A UA Little Rock graduate student has been honored with an award that will help expand her knowledge of gifted and talented education.

The National Association for Gifted Children (NAGC), the nation’s leading organization focused on the needs of gifted and talented children, has awarded Lauren Smithey, a graduate student from Cabot, Arkansas, the Javits-Frasier Scholar Award.

The Javits-Frasier Scholars Program is a unique professional development opportunity for teachers, school counselors/psychologists, and others who work in Title I schools and are passionate about helping all gifted children. The program provides scholars with a travel stipend and complimentary registration to attend the NAGC Annual Convention, a professional mentor from the NAGC community, and a two-year membership to the NAGC.

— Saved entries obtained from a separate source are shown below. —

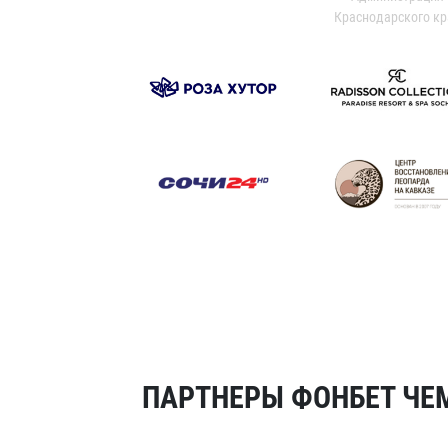
Краснодарского кр
ПАРТНЕРЫ ФОНБЕТ ЧЕМ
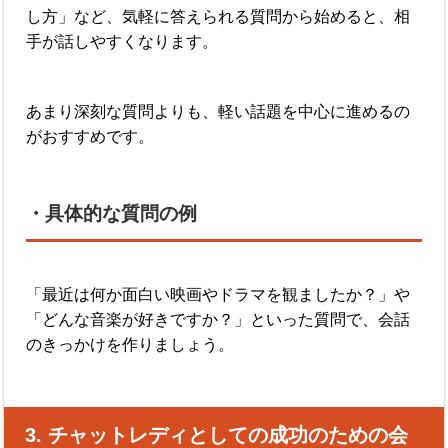
し方」など、気軽に答えられる質問から始めると、相
手が話しやすくなります。
あまり深刻な質問よりも、軽い話題を中心に進めるの
がおすすめです。
・具体的な質問の例
「最近は何か面白い映画やドラマを観ましたか？」や
「どんな音楽が好きですか？」といった質問で、会話
のきっかけを作りましょう。
3. チャットレディとしての成功のための会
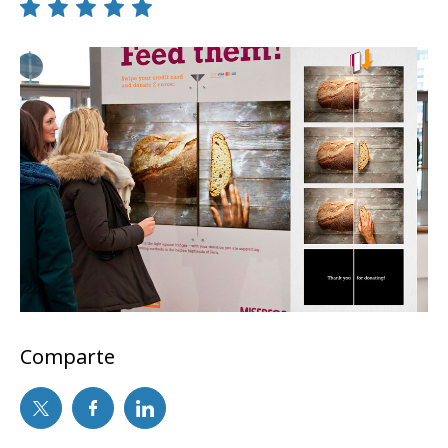
Comparte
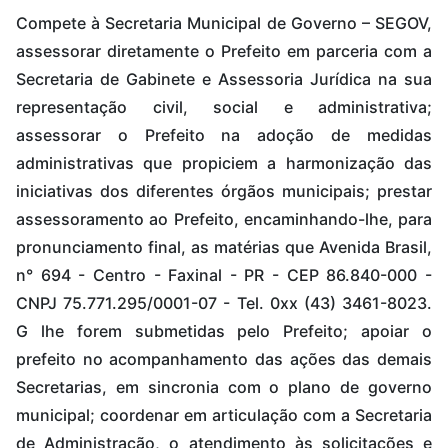
Compete à Secretaria Municipal de Governo – SEGOV,
assessorar diretamente o Prefeito em parceria com a
Secretaria de Gabinete e Assessoria Jurídica na sua
representação civil, social e administrativa;
assessorar o Prefeito na adoção de medidas
administrativas que propiciem a harmonização das
iniciativas dos diferentes órgãos municipais; prestar
assessoramento ao Prefeito, encaminhando-lhe, para
pronunciamento final, as matérias que Avenida Brasil,
n° 694 - Centro - Faxinal - PR - CEP 86.840-000 -
CNPJ 75.771.295/0001-07 - Tel. 0xx (43) 3461-8023.
G lhe forem submetidas pelo Prefeito; apoiar o
prefeito no acompanhamento das ações das demais
Secretarias, em sincronia com o plano de governo
municipal; coordenar em articulação com a Secretaria
de Administração, o atendimento às solicitações e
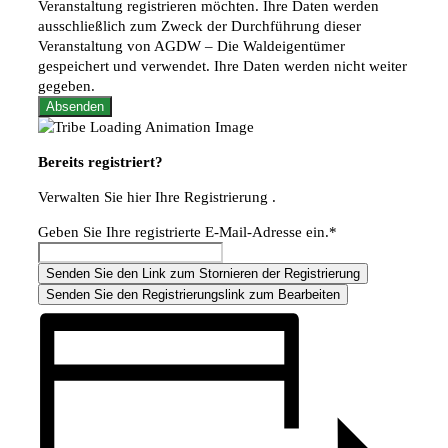
Veranstaltung registrieren möchten. Ihre Daten werden
ausschließlich zum Zweck der Durchführung dieser
Veranstaltung von AGDW – Die Waldeigentümer
gespeichert und verwendet. Ihre Daten werden nicht weiter
gegeben.
Bereits registriert?
Verwalten Sie hier Ihre Registrierung .
Geben Sie Ihre registrierte E-Mail-Adresse ein.*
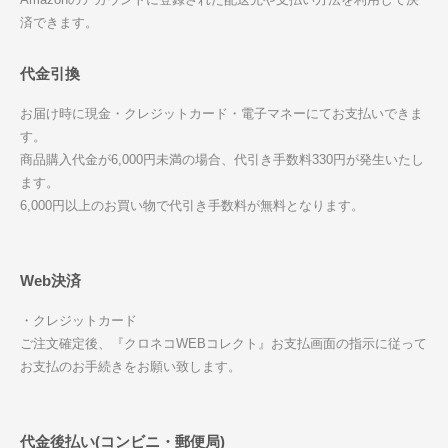
済できます。
代金引換
お届け時に現金・クレジットカード・電子マネーにてお支払いできま
す。
商品購入代金が6,000円未満の場合、代引き手数料330円が発生いたし
ます。
6,000円以上のお買い物で代引き手数料が無料となります。
Web決済
・クレジットカード
ご注文確定後、『クロネコWEBコレクト』お支払画面の指示に従って
お支払のお手続きをお願い致します。
代金後払い(コンビニ・郵便局)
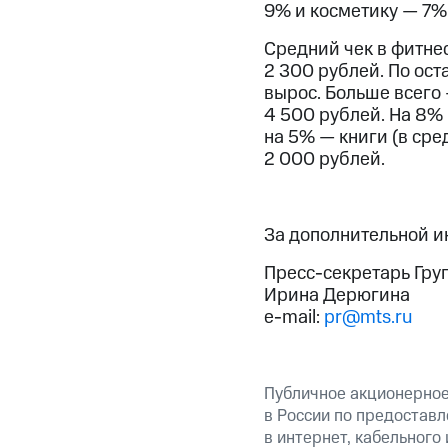
9% и косметику — 7%
Средний чек в фитне
2 300 рублей. По ос
вырос. Больше всего 
4 500 рублей. На 8% 
на 5% — книги (в сре
2 000 рублей.
За дополнительной 
Пресс-секретарь Гру
Ирина Дерюгина
e-mail:
pr@mts.ru
Публичное акционерно
в России по предоставл
в интернет, кабельного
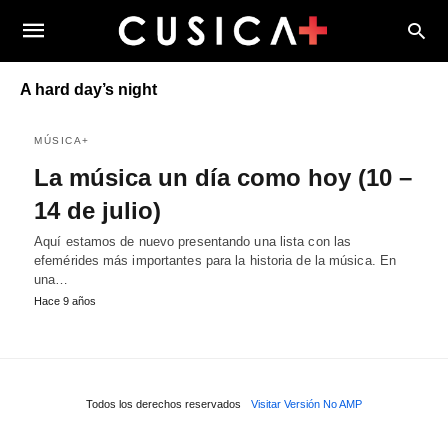
A hard day’s night
MÚSICA+
La música un día como hoy (10 –
14 de julio)
Aquí estamos de nuevo presentando una lista con las
efemérides más importantes para la historia de la música. En
una…
Hace 9 años
Todos los derechos reservados
Visitar Versión No AMP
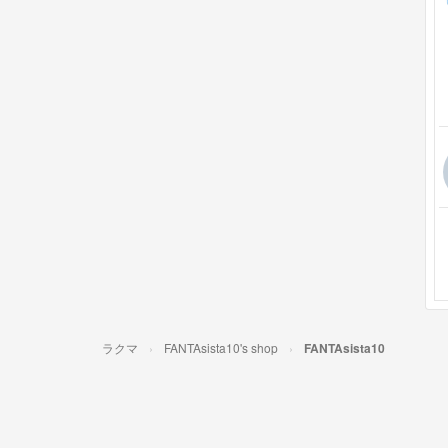
ラクマ
FANTAsista10's shop
FANTAsista10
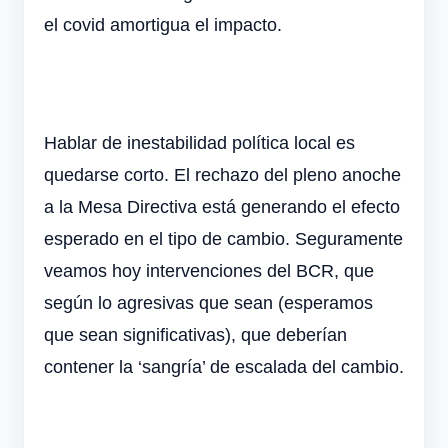
el covid amortigua el impacto.
Hablar de inestabilidad política local es
quedarse corto. El rechazo del pleno anoche
a la Mesa Directiva está generando el efecto
esperado en el tipo de cambio. Seguramente
veamos hoy intervenciones del BCR, que
según lo agresivas que sean (esperamos
que sean significativas), que deberían
contener la ‘sangría’ de escalada del cambio.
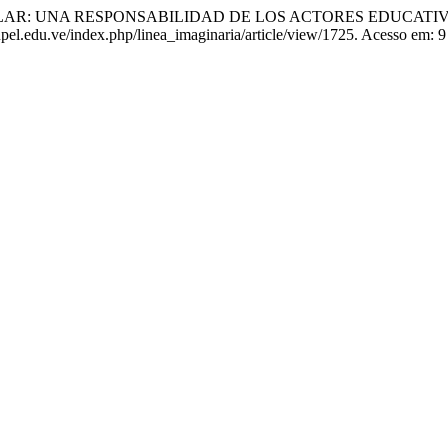
AR: UNA RESPONSABILIDAD DE LOS ACTORES EDUCATI
upel.edu.ve/index.php/linea_imaginaria/article/view/1725. Acesso em: 9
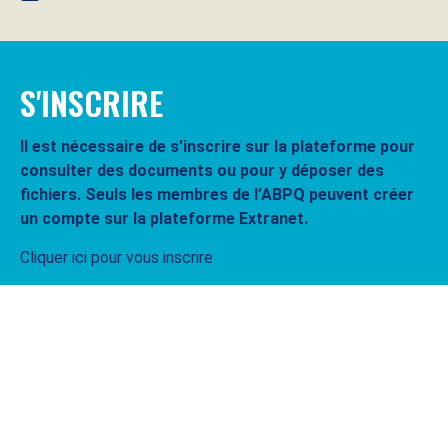
S'INSCRIRE
Il est nécessaire de s’inscrire sur la plateforme pour
consulter des documents ou pour y déposer des
fichiers. Seuls les membres de l’ABPQ peuvent créer
un compte sur la plateforme Extranet.
Cliquer ici pour vous inscrire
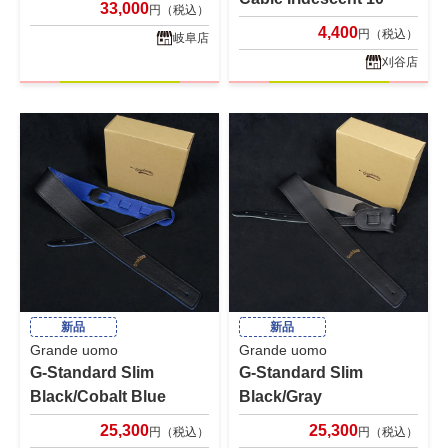
33,000
円（税込）
4,400
円（税込）
岐阜店
刈谷店
新品
新品
Grande uomo
Grande uomo
G-Standard Slim
G-Standard Slim
Black/Cobalt Blue
Black/Gray
25,300
25,300
円（税込）
円（税込）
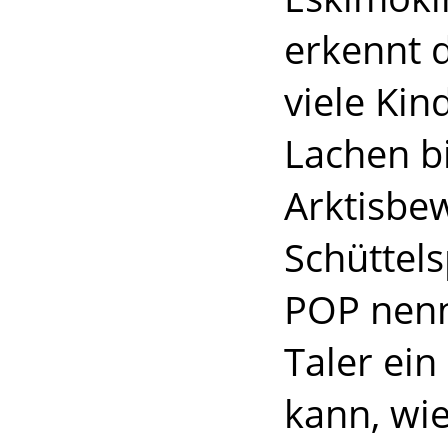
erkennt d
viele Kin
Lachen b
Arktisbe
Schüttels
POP nenne
Taler ein
kann, wie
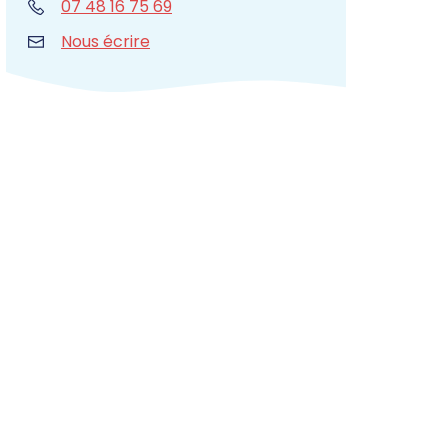
07 48 16 75 69
Nous écrire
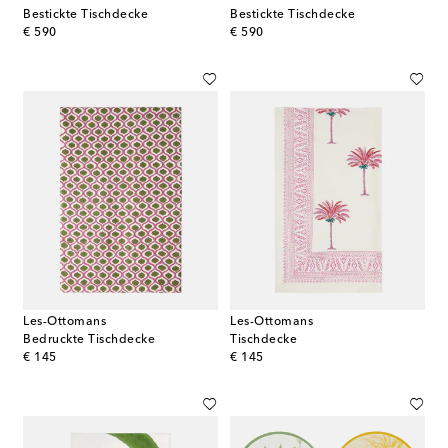
Bestickte Tischdecke
Bestickte Tischdecke
original price
original price
€ 590
€ 590
Les-Ottomans
Les-Ottomans
Bedruckte Tischdecke
Tischdecke
original price
original price
€ 145
€ 145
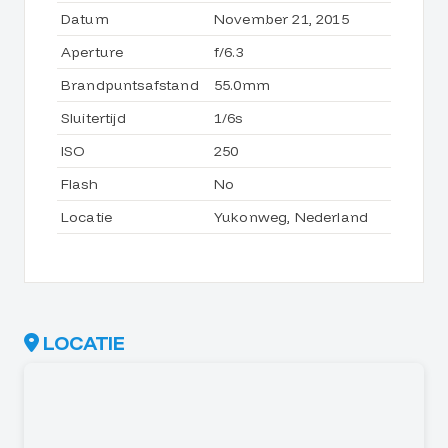
Datum
November 21, 2015
Aperture
f/6.3
Brandpuntsafstand
55.0mm
Sluitertijd
1/6s
ISO
250
Flash
No
Locatie
Yukonweg, Nederland
LOCATIE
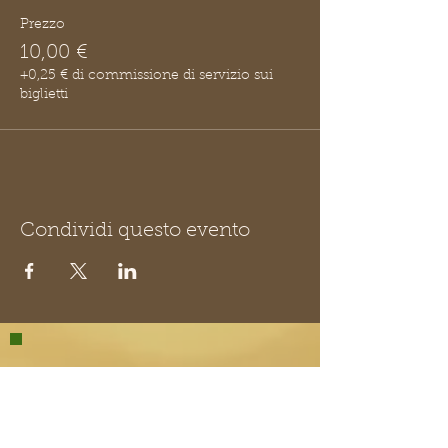
Prezzo
10,00 €
+0,25 € di commissione di servizio sui
biglietti
Condividi questo evento
LA ZUCCA
MATTA
La Zucca Matta Erboristeria,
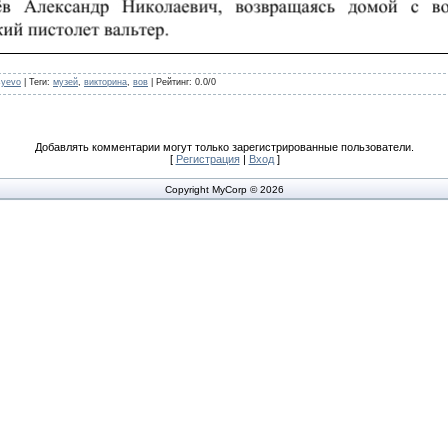
syevo
|
Теги
:
музей
,
викторина
,
вов
|
Рейтинг
:
0.0
/
0
Добавлять комментарии могут только зарегистрированные пользователи.
[
Регистрация
|
Вход
]
Copyright MyCorp © 2026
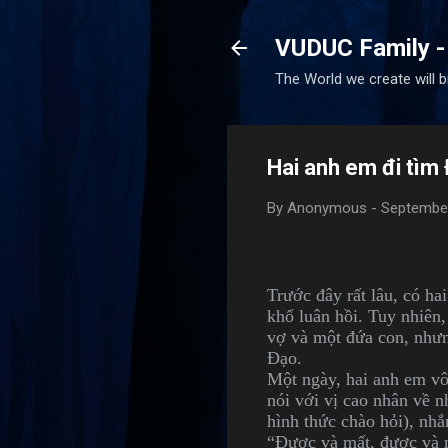
VUDUC Family -
The World we create will 
Hai anh em đi tìm
By
Anonymous
-
September
Trước đây rất lâu, có h
khổ luân hồi. Tuy nhiên
vợ và một đứa con, nhưn
Đạo.
Một ngày, hai anh em vô
nói với vị cao nhân về 
hình thức chào hỏi), nh
“Được và mất, được và m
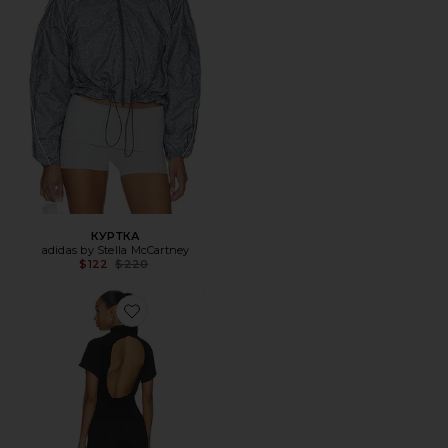
КУРТКА
adidas by Stella McCartney
Previous price:
$122
$220
Favorite КОМПЛЕКТ «КАПРИ» JAEAN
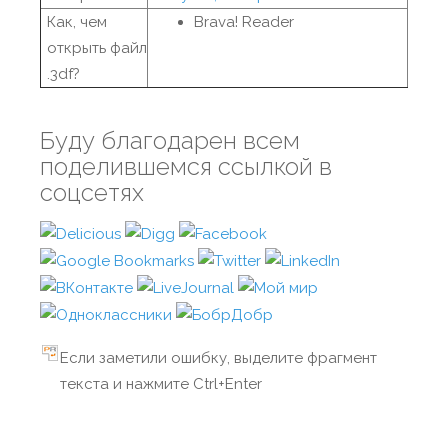
Как, чем
Brava! Reader
открыть файл
.3df?
Буду благодарен всем
поделившемся ссылкой в
соцсетях
Если заметили ошибку, выделите фрагмент
текста и нажмите Ctrl+Enter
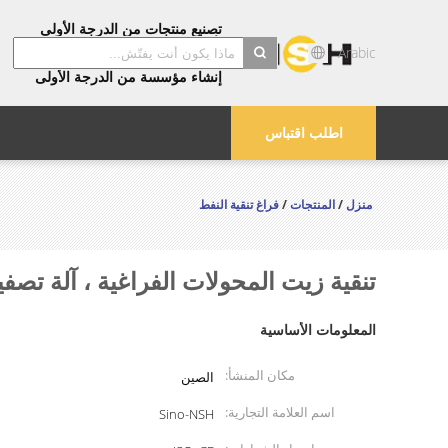
تصنيع منتجات من الدرجة الأولى
تأكد من جودة الدرجة الأولى
Arabic
توفير خدمات من الدرجة الأولى
إنشاء مؤسسة من الدرجة الأولى
search
اطلب اقتباس
منزل
/
المنتجات
/
فراغ تنقية النفط
تنقية زيت المحولات الفراغية ، آلة تصفي
المعلومات الأساسية
مكان المنشأ:
الصين
اسم العلامة التجارية:
Sino-NSH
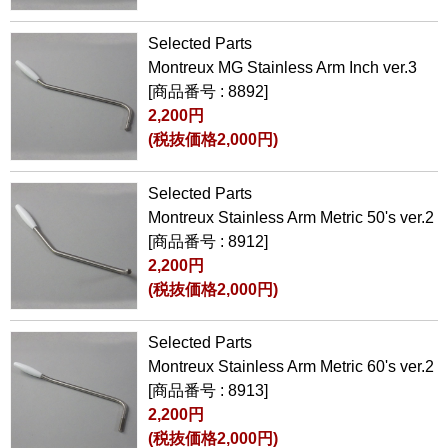
Selected Parts
Montreux MG Stainless Arm Inch ver.3
[商品番号 : 8892]
2,200円
(税抜価格2,000円)
Selected Parts
Montreux Stainless Arm Metric 50's ver.2
[商品番号 : 8912]
2,200円
(税抜価格2,000円)
Selected Parts
Montreux Stainless Arm Metric 60's ver.2
[商品番号 : 8913]
2,200円
(税抜価格2,000円)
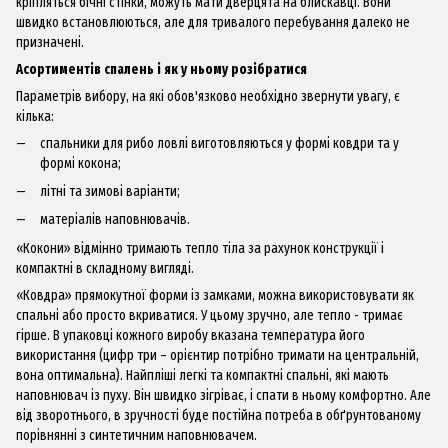
кріпляться бічні стінки, можуть мати дверцята на блискавці.
Вони
швидко встановлюються, але для тривалого перебування далеко не
призначені.
Асортиментів спалень і як у ньому розібратися
Параметрів вибору, на які обов'язково необхідно звернути увагу, є
кілька:
спальники для рибо
ловлі виготовляються у формі ковдри та у
формі кокона;
літні та зимові варіанти;
матеріалів наповнювачів.
«Кокони» відмінно тримають тепло тіла за рахунок конструкції і
компактні в складному вигляді.
«Ковдра» прямокутної форми із замками, можна використовувати як
спальні або просто вкриватися.
У цьому зручно, але тепло - тримає
гірше.
В упаковці кожного виробу вказана температура його
використання (цифр три – орієнтир потрібно тримати на центральній,
вона оптимальна).
Найпліші легкі та компактні спальні, які мають
наповнювач із пуху.
Він швидко зігріває, і спати в ньому комфортно.
Але
від зворотнього, в зручності буде постійна потреба в обґрунтованому
порівнянні з синтетичним наповнювачем.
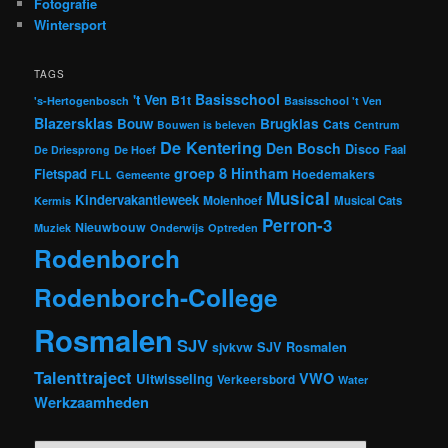
Fotografie
Wintersport
TAGS
Basisschool
't Ven
B1t
's-Hertogenbosch
Basisschool 't Ven
Blazersklas
Bouw
Brugklas
Cats
Bouwen is beleven
Centrum
De Kentering
Den Bosch
Disco
Faal
De Driesprong
De Hoef
groep 8
Hintham
Fietspad
Hoedemakers
FLL
Gemeente
Musical
Kindervakantieweek
Molenhoef
Musical Cats
Kermis
Perron-3
Nieuwbouw
Muziek
Onderwijs
Optreden
Rodenborch
Rodenborch-College
Rosmalen
SJV
sjvkvw
SJV Rosmalen
Talenttraject
VWO
Uitwisseling
Verkeersbord
Water
Werkzaamheden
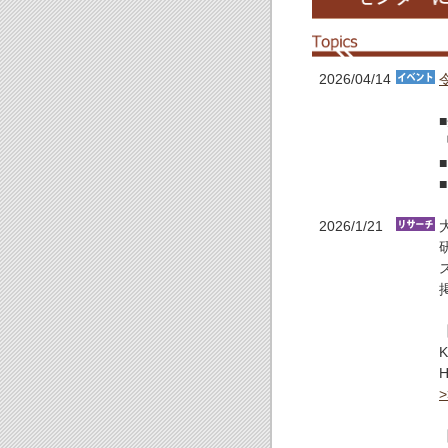
2026/04/14
2026/1/21
【
K
H
>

“When I first was informed about receiving the Javits-Frasier Scholarship Award, I was overjoyed,” Smithey said. “There is always a need and desire to create more equitable, diverse access to gifted education, which this program strives to achieve. It is not just an award but a commitment to the ideals of Dr. Mary Frasier (an internationally recognized scholar and researcher in gifted education) in further identifying and servicing underrepresented populations in gifted education.”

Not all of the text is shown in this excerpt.